Kadın gözlerini bana çevirdi ve şefkatle gülümsedi. "Senin kalbini biri kırmış." bunu demesiyle içim ürperdi. Böyle baya tuhaf oldu. Yutkundum bir şey demedim. "Bunu ne kadar dışa vurmasanda, belli etmek istemesende içinde fırtınalar kopuyor." biraz daha zorla ki ağlayayım. "Telvelerinde kalabalık bir ortam görüyorum. 5'ten sonra -yanındakilerin de arkadaşlarının olduğunu düşünüyorum- bu ortamda bulunacaksınız."

Kafamı salladım devam etmesi için. Yüzüme baktı. "Bu kalbini kıran kişinin ismi U ile başlıyor." gözlerimi büyüttüm. Yağız ise, 'ananı avradını' diye mırıldanmıştı. Kadın devam etti. "Sen bu U harfiyle başlayan kişiyi biraz gözünde fazla büyütmüşsün. Takıntılı hâle getirmişsin adeta." gözlerimi kırpıştırdım.

"Aslında kalbinle hareket etmiyorsun. Sadece düşüncelerine inanmayı seçiyorsun."

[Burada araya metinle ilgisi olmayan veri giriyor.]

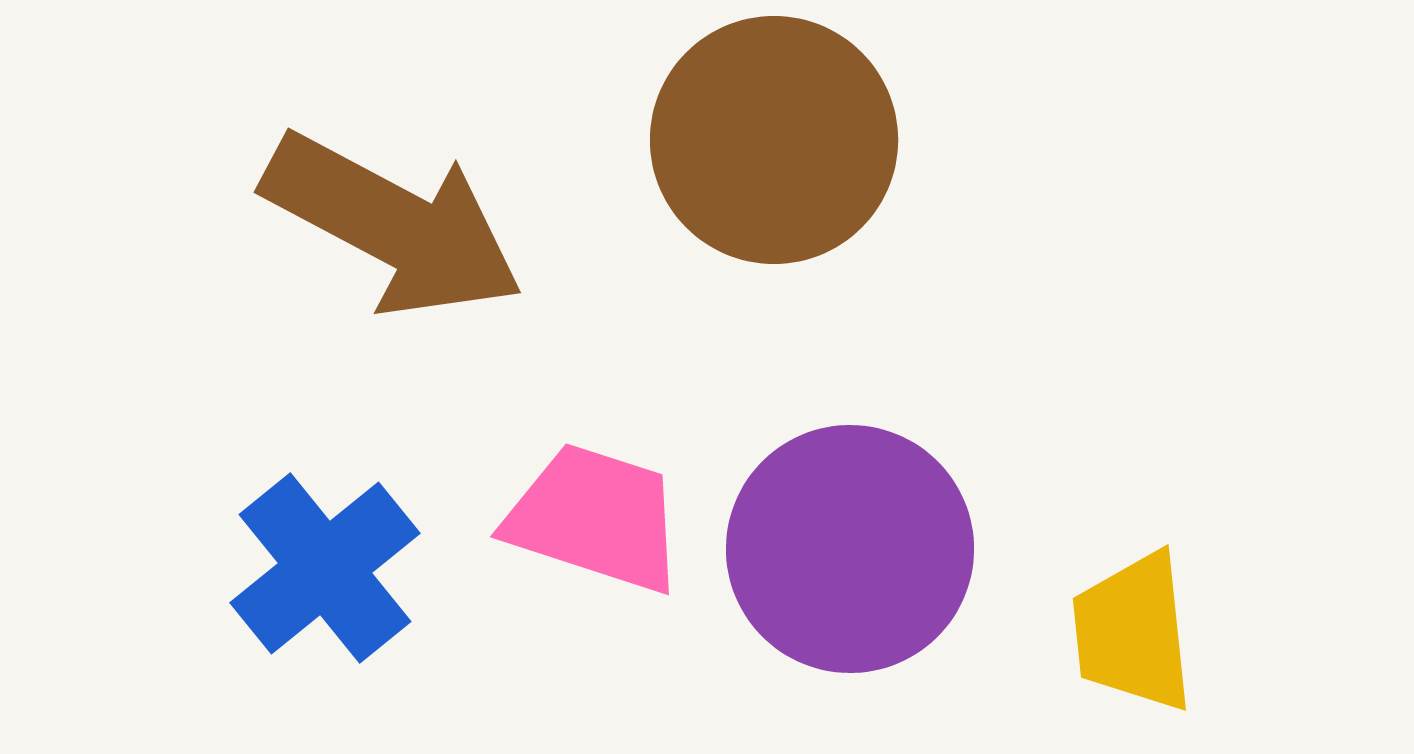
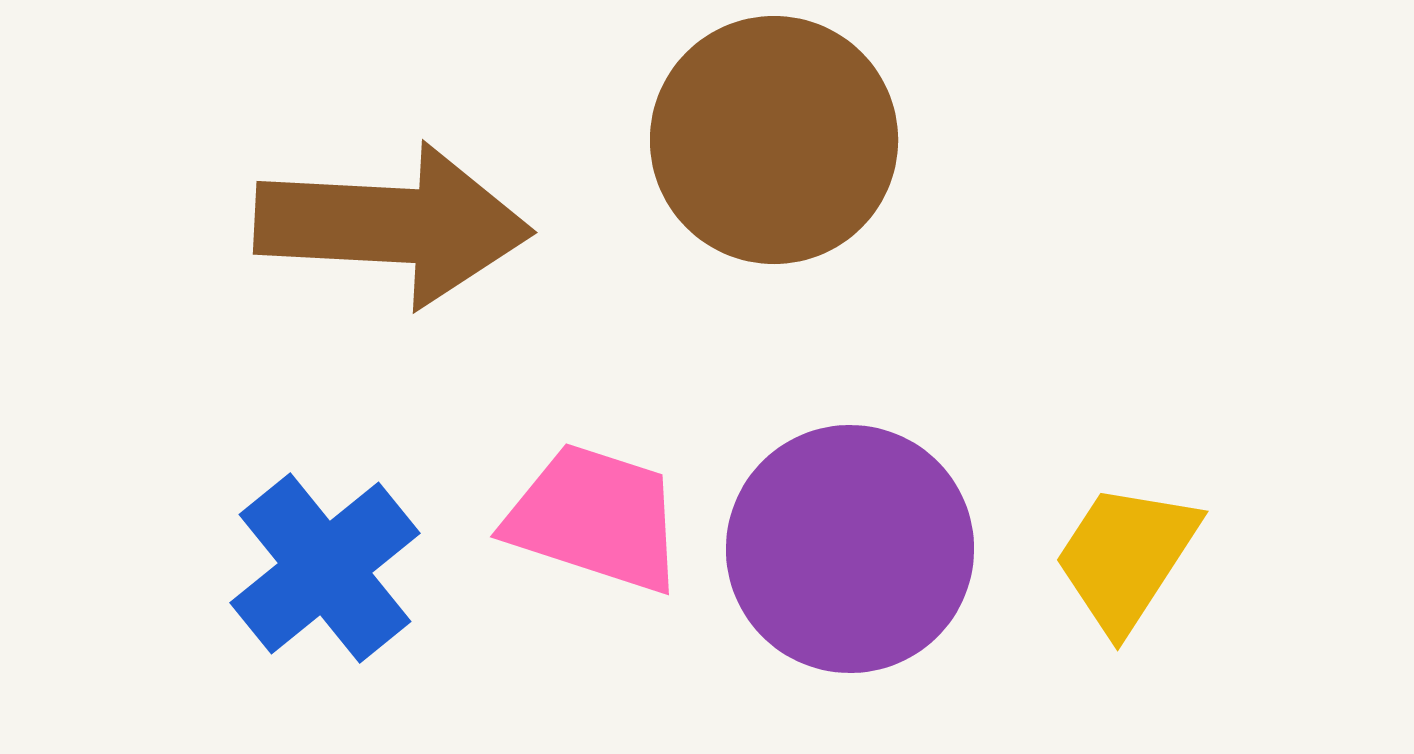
brown arrow: rotated 25 degrees counterclockwise
yellow trapezoid: moved 7 px left, 75 px up; rotated 39 degrees clockwise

Yağız'ın ağzından bir, 'hah' sesi çıktı. Kadın ise fincanı elinde çevirdi. "Burada köpek figürü var. Köpek sadık dost demektir. Sadık dostundan veya dostlarından güzel destek aldın veya alacaksın." bunun üzerine Yağız kafamı tutarak saçlarımın arasına öpücük kondurdu. "O benim canımın ciğeri. Ona her zaman destek olurum ben. Köstek olanlarında ağzına sıçarım."